Alors l’autodiagnostic est-il la solution, faute de mieux ? Pas vraiment, à en croire les professionnels, même s’il constitue un premier outil utile : “L’auto-diagnostic n’est pas possible, tranche Lucia Romo. Mais il peut être intéressant si les personnes reconnaissent certains symptômes : à partir de là, consulter un professionnel est une démarche tout à fait légitime et logique. Mais il ne s’agit pas de mettre une étiquette sur ce que l’on croit reconnaître”.

“Il y a des questionnaires de dépistage qui existent, et certains sont même validés par l’OMS, rappelle le psychiatre Régis Lopez :

Souvent, on arrive à des questionnaires qui sont relativement courts parce qu'il y a vraiment 3 ou 4 questions très spécifiques. Ces questionnaires peuvent lister des situations - comme ce fameux bingo - mais en revanche, ils vont vous demander à quelle fréquence ces choses-là arrivent : jamais, parfois, quelquefois-fois, souvent ou très souvent.

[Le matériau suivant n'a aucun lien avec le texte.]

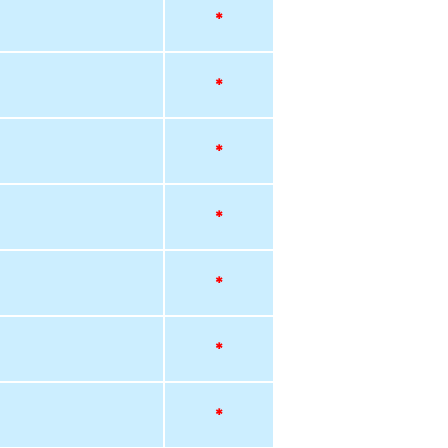
*
*
*
*
*
*
*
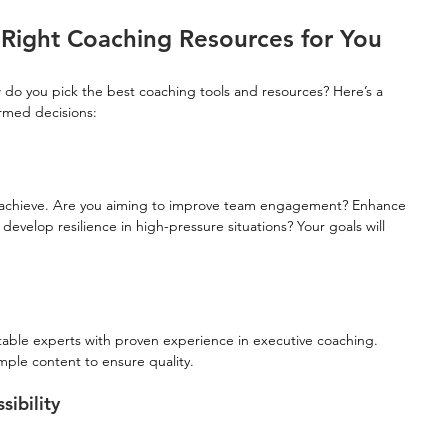
Right Coaching Resources for You
 do you pick the best coaching tools and resources? Here’s a 
rmed decisions:
to achieve. Are you aiming to improve team engagement? Enhance 
develop resilience in high-pressure situations? Your goals will 
table experts with proven experience in executive coaching. 
mple content to ensure quality.
ibility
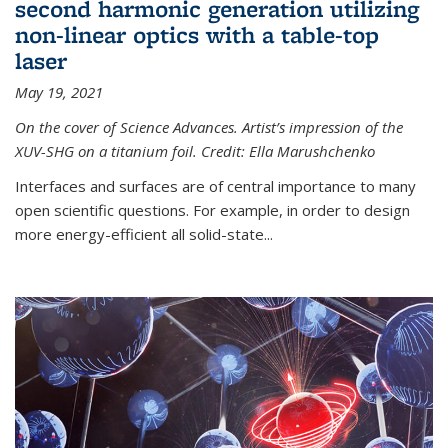
second harmonic generation utilizing
non-linear optics with a table-top
laser
May 19, 2021
On the cover of Science Advances. Artist’s impression of the
XUV-SHG on a titanium foil. Credit: Ella Marushchenko
Interfaces and surfaces are of central importance to many
open scientific questions. For example, in order to design
more energy-efficient all solid-state...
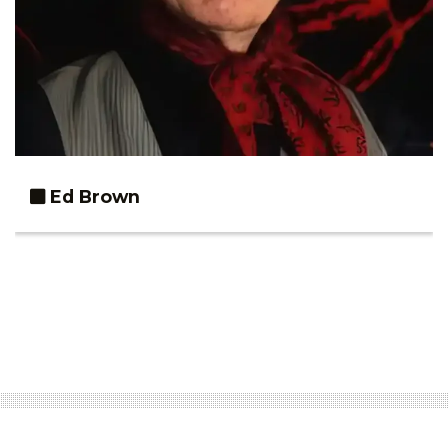
Ed Brown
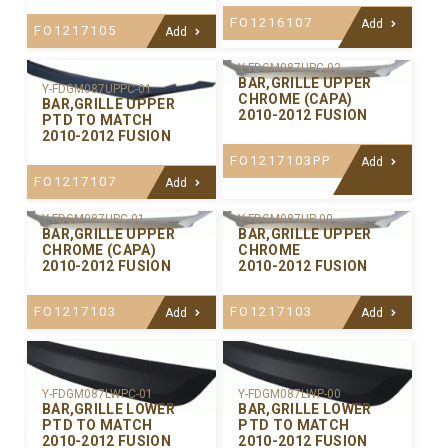
FO1216107
Add
FO1217105
Add
Y-FDGM087UPC-02
BAR,GRILLE UPPER
Y-FDGM087UPPC-01
CHROME (CAPA)
BAR,GRILLE UPPER
2010-2012 FUSION
PTD TO MATCH
2010-2012 FUSION
FO1217103PP
Add
FO1217107
Add
Y-FDGM087UPC-01
Y-FDGM087UP-00
BAR,GRILLE UPPER
BAR,GRILLE UPPER
CHROME (CAPA)
CHROME
2010-2012 FUSION
2010-2012 FUSION
FO1217103
FO1217103
Add
Add
Y-FDGM087LWPC-01
Y-FDGM087LWP-00
BAR,GRILLE LOWER
BAR,GRILLE LOWER
PTD TO MATCH
PTD TO MATCH
2010-2012 FUSION
2010-2012 FUSION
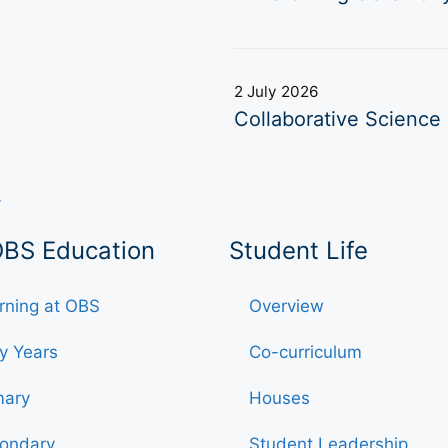
2 July 2026
Collaborative Science 
OBS Education
Student Life
rning at OBS
Overview
ly Years
Co-curriculum
mary
Houses
ondary
Student Leadership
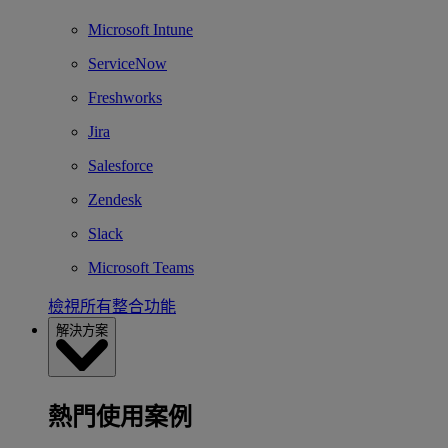
Microsoft Intune
ServiceNow
Freshworks
Jira
Salesforce
Zendesk
Slack
Microsoft Teams
檢視所有整合功能
解決方案
熱門使用案例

Cela nous permet d’établir un score global qui permet, non pas de faire un diagnostic, mais d'évaluer s’il existe une probabilité forte ou non de souffrir de troubles de l'attention. Les échelles ne font pas le diagnostic, mais elles vont servir au médecin à savoir s'il doit dépenser de l'énergie : un diagnostic de TDAH prend 2 heures environ, c'est bien de savoir déjà si la personne a ou non des arguments pour penser à ça.

Reste une certitude : si l'effet de "mode" a pour corollaire la détection de véritables cas de TDAH, il convient néanmoins de ne pas se fier à n'importe quel questionnaire trouvé en ligne, particulièrement à une grille de bingo.